This subcommittee focused on effectively communicating Penn State initiatives regarding waste to various stakeholders (e.g., students, faculty, and staff, as well as visitors to campus and sporting events) via consistent but easily modifiable messaging. Without appropriate communication or messaging, efforts to reduce waste made by the University are unlikely to be successful. Individuals need to have, at a minimum, proper information about appropriate behavior (e.g., how to recycle and compost appropriately at Penn State campuses as well as education regarding benefits and programs to reuse water bottles, mugs, and food containers). However, information / education alone is not enough for a successful campus-wide waste reduction campaign as individuals also need to have the motivation to follow through (via removal of barriers to desired behavior and social norms). This necessary shift in behavior could be achieved through greater awareness and appropriate messaging that resonates with engaged individuals.
The recommendations below are supported by a Fall 2018 Pulse survey of 1,228 Penn State students, which found that 58 percent wanted more information on sustainable living, including recycling. Ninety-two percent either somewhat or strongly agreed that the University should pay attention to the impact of its actions on the environment, as it does on diversity and health issues. More recently, in a survey distributed University-wide following the Waste Stream Task Force Community Discussion, less than five percent of respondents (44 of 975) were completely satisfied with Penn State’s current waste management practices and 20% (197 of 975) reported some level of dissatisfaction with current practices. The survey received 975 completed responses, (31% students, 16% faculty, and 52% staff).

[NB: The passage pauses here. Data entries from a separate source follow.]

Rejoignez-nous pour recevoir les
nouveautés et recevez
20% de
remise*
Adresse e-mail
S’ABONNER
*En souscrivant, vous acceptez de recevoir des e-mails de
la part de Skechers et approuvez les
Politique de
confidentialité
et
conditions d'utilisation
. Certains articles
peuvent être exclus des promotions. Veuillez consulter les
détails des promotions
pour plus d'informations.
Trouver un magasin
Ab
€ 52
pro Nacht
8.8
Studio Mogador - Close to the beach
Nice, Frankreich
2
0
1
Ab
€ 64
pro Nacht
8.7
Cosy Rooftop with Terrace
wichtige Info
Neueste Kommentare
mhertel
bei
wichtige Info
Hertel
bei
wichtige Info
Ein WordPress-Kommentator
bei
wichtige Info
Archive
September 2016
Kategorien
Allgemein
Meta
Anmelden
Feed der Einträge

In the spring 2019 survey, of the 375 respondents that chose to leave open-ended comments, over 25% (96 of 375) left a comment pertaining to a request for better education to understand how to appropriately sort their waste. When asked specifically about information on appropriate sorting of waste, 76% indicated a desire for such information. Of these individuals, 31% (229 of 774) requested information via a Mobile App and 69% (521 of 744) requested information via a website, which would include responses to FAQs. Thus, additional educational efforts are needed that provide clear, comprehensive information that will make it easier to recycle.
Given that it is critical to move beyond increasing recycling rates to have meaningful behavior change, this survey also assessed reuse. Importantly, 87% of respondents agreed with the recommendation to reduce waste via reusable mugs, bottles, to-go containers, bags, etc. 62% selecting “strongly agree”). Moreover, 20% of respondents who left open-ended comments spontaneously mentioned the importance of increasing reusables with appropriate infrastructure and/or eliminating disposables.
Thus, there is a demand among students, faculty, and staff for both better communication and stronger initiatives regarding waste management.
Recommended goals and principles to impact Penn State’s waste stream:
- Launch a new waste reduction campaign with a new, fresh brand
- Motivate behavior change
- Develop messaging and signage that is clear, fun, and easily modifiable as recycling and waste management information changes both over time as well as across campus locations with different facilities so that confusion regarding sorting is not a barrier to recycling and contamination rates.
- Create a brand image around waste reduction that is recognized and respected by all stakeholders. When waste management concerns shift focus (for example there are changes in accepted recyclables or compostable material, or changes in materials procured, such as removing disposables and offering reusable bottles and mugs), this established brand will effectively communicate the appropriate updated information to constituents in a timely manner.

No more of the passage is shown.